Future studies should adopt a prospective design in order to provide more comprehensive insights into this matter, namely identifying barriers to adequate follow-up and how to improve adherence to surveillance protocols. It would also be interesting to replicate this study in other regions of the country, as the access to primary care in Portugal is very heterogeneous.
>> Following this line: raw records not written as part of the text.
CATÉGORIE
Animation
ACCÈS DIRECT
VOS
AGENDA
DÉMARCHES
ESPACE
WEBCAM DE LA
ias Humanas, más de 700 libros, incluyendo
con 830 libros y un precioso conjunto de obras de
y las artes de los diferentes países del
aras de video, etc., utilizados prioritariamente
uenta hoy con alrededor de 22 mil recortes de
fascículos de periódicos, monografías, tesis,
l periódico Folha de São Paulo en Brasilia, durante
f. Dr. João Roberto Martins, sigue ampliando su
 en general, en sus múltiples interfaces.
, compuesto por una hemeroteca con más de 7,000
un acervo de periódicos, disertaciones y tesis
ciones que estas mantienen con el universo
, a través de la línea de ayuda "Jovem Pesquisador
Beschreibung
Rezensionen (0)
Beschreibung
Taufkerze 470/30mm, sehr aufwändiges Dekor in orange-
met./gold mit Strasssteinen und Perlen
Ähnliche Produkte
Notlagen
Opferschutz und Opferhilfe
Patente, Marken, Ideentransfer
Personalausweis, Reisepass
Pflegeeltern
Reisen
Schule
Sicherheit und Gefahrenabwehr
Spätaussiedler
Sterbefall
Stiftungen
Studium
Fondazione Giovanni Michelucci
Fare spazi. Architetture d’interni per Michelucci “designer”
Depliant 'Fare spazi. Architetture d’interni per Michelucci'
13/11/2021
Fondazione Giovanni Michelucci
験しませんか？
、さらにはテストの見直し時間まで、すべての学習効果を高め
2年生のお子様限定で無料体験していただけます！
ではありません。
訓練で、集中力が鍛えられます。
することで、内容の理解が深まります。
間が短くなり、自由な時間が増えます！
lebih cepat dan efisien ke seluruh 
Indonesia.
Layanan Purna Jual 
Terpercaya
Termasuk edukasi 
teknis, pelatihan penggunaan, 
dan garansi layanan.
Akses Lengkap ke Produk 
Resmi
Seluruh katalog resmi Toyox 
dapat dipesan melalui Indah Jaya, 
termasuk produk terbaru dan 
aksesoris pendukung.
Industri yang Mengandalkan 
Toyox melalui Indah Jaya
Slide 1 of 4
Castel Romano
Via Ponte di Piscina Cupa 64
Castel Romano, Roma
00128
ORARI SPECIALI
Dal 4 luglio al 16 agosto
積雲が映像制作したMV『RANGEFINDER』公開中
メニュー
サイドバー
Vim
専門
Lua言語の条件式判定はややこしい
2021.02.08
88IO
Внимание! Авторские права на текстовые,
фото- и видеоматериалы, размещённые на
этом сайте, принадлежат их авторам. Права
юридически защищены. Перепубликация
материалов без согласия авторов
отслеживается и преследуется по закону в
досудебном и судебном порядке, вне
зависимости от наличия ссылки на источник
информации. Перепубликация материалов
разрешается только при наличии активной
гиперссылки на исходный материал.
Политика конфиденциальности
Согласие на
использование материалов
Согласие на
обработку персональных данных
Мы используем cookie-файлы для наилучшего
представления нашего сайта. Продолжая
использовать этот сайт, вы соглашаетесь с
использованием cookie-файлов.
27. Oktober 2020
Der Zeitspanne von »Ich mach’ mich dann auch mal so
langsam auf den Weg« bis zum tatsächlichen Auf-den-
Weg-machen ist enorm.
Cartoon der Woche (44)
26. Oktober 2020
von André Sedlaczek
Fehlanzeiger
In our specific context, a prospective study could involve recalling patients five years post-discharge to systematically evaluate their long-term clinical status, including disease recurrence, relevant biochemical and imaging markers, management of treatment-related complications, and requirement for reintervention. Such data would provide an objective assessment of patient outcomes and inform the real-world consequences of gaps in current follow-up practices.
Conclusion
This study identified a failure to comply with follow-up recommendations in more than two-thirds of patients discharged from tertiary to primary care. Future research should explore the barriers faced by PCPs, evaluate patient education strategies, and test interventions aimed at improving adherence to follow-up recommendations, ultimately optimizing care pathways for DTC survivors.
Declaration of interest
The authors declare that there is no conflict of interest that could be perceived as prejudicing the impartiality of the work reported.
Funding
This work did not receive any specific grant from any funding agency in the public, commercial, or not-for-profit sector.
Author contribution statement
RB contributed to the conception and design of the study, as well as data acquisition, analysis, and drafting of the manuscript. SG, ACC and CF contributed to data interpretation and critically revised the manuscript. All authors have read and approved the final version of the manuscript.
Ethics statement
This study was conducted in accordance with the Declaration of Helsinki and approved by the Ethics Committee of Unidade Local de Saúde de Santo António (approval no. 2025.143[122-CAC/122-CE]).
Acknowledgments
The authors received no financial or material support for this research.